Namun selain intrumen diatas dalam perekonomian Islam, ada dua istrumen besar yang dapat diterapkan, yaitu:
a.       Kontrol kuantitatif penyaluran kredit
Dalam ekonomi Islam, instrumen discount rate dan pasar terbuka tidak dapat diterapkan. Pada bank syari’ah terdapat sistem mudarabah yang merupakan penyertaan dari penabung pada bank tersebut.
b.      Merealisasikan tujuan sosio-ekonomi
Bank sentral dalam ekonomi Islam berpartisipasi dalam pembiayaan usaha-usaha produktif yang tidak menyalahi nilai-nilai Islam melalui skim penjaminan. Dalam skim penjaminan, perusahaan diteliti kemampuan berusahanya dan manajemennya. Bila dirasakan kurang namun memiliki prospek yang baik, maka dibantu dengan program-program pelatihan sehingga perusahaan dapat memanfaatkan dan mengelola dananya dengan baik. Seandainya dalam pemanfaatan tersebut perusahaan mengalami kegagalan, maka pengelola skim penjaminan harus meneliti sebab-sebab kegagalan. Bila kegagalan disebabkan oleh penyimpangan moral dalam bisnis (moral hazard) dari perusahaan, maka bank yang membiayai perusahaan itu akan memperoleh kembali dananya. Namun apabila kegagalan disebabkan karena keadaan ekonomi yang memburuk, maka bank harus ikut menanggung risiko bisnis tersebut berdasarkan bagi hasil dan rugi yang disepakati.
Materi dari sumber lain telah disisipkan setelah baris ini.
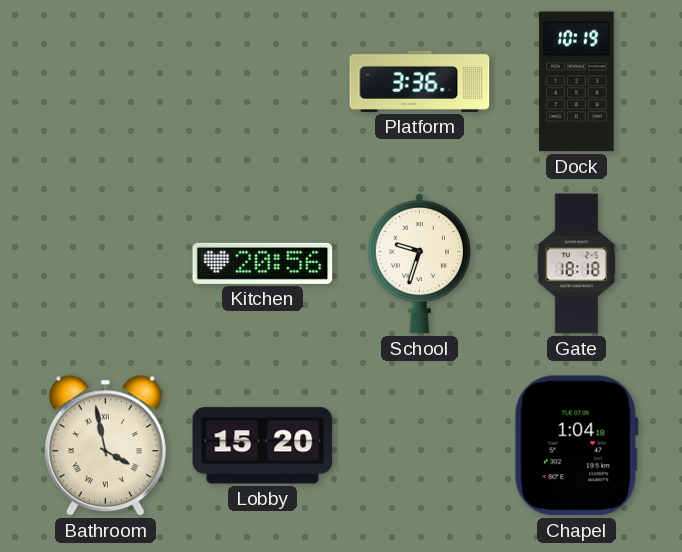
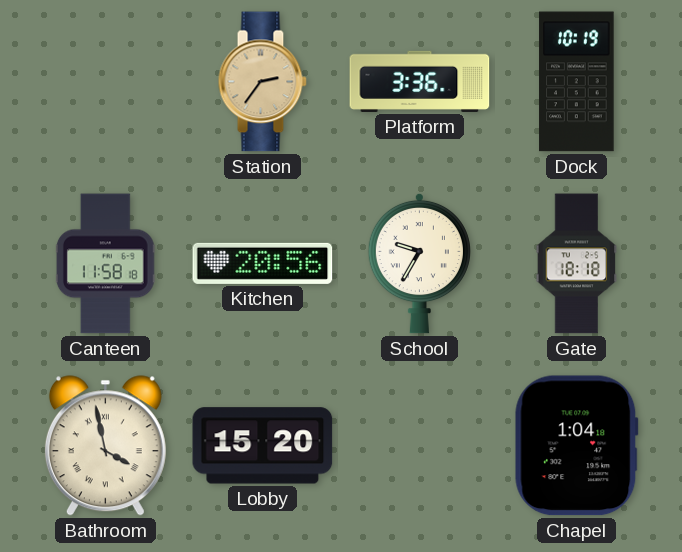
Station: none -> 2:36
Canteen: none -> 11:58
School: 9:33 -> 9:35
      Selain dari instrumen-instrumen yang telah dijelaskan dalam ekonomi syariah, berikut ini ada 3 mazhab terkait kebijakan moneter syariah yang membedakannya dengan kebijakan moneter konvensional.
1.      Mazhab pertama (iqtishaduna)
            Menurut mazhab ini, instrumen yang digunakan adalah berhubungan dengan konsumsi, tabungan dan investasi, serta perdagangan yang mana keempatnya merupakan instrumen yang otomatis ada dalam pelaksanaan kebijakan moneter. Pada satu sisi, sistem ini menjamin keseimbangan uang dan barang/jasa. Sementara, di sisi lain, sistem ini mencegah penggunaan tabungan untuk tujuan selain menciptakan kesejahteraan yang lebih nyata bagi masyarakat.
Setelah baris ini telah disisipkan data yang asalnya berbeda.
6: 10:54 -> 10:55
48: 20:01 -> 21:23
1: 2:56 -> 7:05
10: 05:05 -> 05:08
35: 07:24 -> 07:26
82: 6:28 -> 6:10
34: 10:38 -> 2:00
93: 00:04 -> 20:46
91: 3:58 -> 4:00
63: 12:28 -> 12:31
2.      Mazhab kedua (mainsteam)
            Tujuan dari kebijakan moneter yang dilakukan oleh pemerintah adalah untuk memaksimalkan sumber daya untuk kegiatan perekonomian yang produktif. Sementara itu, dalam prinsip syariah, dilarang adanya praktik penumpukan uang (money hoarding) karena membuat uang menjadi tidak memberikan manfaat terhadap peningkatan kesejahteraan masyarakat. Kekayaan yang menumpuk tersebut justru membuat sumber dana yang awalnya produktif menjadi tidak produktif. Oleh karena itu, mazhab ini merancang sebuah instrumen kebijakan yang ditujukan untuk mempengaruhi kecilnya permintaan uang agar dapat dialokasikan pada peningkatan produktifitas dan perekonomian secara keseluruhan.
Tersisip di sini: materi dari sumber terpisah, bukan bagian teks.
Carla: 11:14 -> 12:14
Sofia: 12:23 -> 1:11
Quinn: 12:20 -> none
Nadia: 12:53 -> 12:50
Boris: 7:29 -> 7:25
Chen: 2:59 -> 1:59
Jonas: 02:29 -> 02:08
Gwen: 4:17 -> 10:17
3.      Mazhab ketiga (alternative)
            Pada mazhab ketiga ini, sistem kebijakan moneter yang dianjurkan adalah berdasarkan musyawarah yang sebelumnya dilakukan dengan otoritas sektor riil. Jadi, keputusan-keputusan kebijakan moneter yang kemudian dituangkan dalam bentuk instrumen moneter biasanya adalah harmonisasi yang dilakukan dengan kebijakan yang ada di sektor riil.
      Bank sentral, sebagai pelaku dari kebijakan moneter, dapat berbentuk single banking system (bank syariah saja)  maupun dalam bentuk dual banking system (bank umum dan syariah).  Saat ini, sudah ada beberapa bank sentral, termasuk salah satunya adalah Bank Indonesia, yang telah menciptakan dan menggunakan instrumen pengendalian moneter maupun surat berharga dengan underlying pada transaksi syariah. Dan pada gilirannya, bank sentral tersebut dapat menggunakan instrumen-instrumen syariah yang ada, dengan berpatokan pada salah satu atau lebih dari ketiga mazhab untuk mencapai tujuan akhir dari kebijakan moneter yaitu stabilitas harga, kesempatan kerja, pertumbuhan ekonomi, dan keseimbangan neraca pembayaran secara khusus serta kesejahteraan masyarakat secara umum.
Dalam kaitannya dengan mekanisme transmisi kebijakan moneter, bank syariah juga memegang peranan penting. Penelitian mengenai mekanisme transmisi kebijakan moneter Islam melalui jalur pembiayaan bank syariah sudah dilakukan di beberapa negara, antara lain Indonesia,dan Malaysia. Untuk kasus di Indonesia, penelitian mengenai mekanisme transmisi kebijakan moneter melalui jalur pembiayaan bank syariah telah dilakukan oleh Ascarya (2010b). Dalam penelitian tersebut terdapat dua model yang digunakan yaitu model output (IPI) dan inflasi (CPI) yang dapat dirumuskan sebagai berikut:
IPI = f (IFIN, IDEP, PUAS, SBIS) CPI = f (IFIN, IDEP, PUAS, SBIS) IPI (Industrial Production Index) merupakan proxy dari pertumbuhan ekonomi atau output.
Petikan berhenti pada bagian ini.